EXCERPTED DATA ▸

=======

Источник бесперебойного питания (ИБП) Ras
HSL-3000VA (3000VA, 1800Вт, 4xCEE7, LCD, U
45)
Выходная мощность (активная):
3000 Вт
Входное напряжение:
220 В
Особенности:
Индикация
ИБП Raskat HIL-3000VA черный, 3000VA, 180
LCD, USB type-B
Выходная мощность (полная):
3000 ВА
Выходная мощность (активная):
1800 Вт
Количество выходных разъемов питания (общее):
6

=======

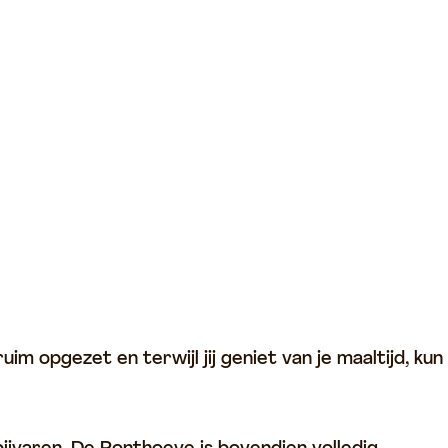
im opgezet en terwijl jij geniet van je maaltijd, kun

=======

PROBLEM DETAILS ▸ Whenever the word "питания" appears in a line of the data above, that line counts. Say how many lines count, and nothing more.

WRITTEN SOLUTION ▸ 2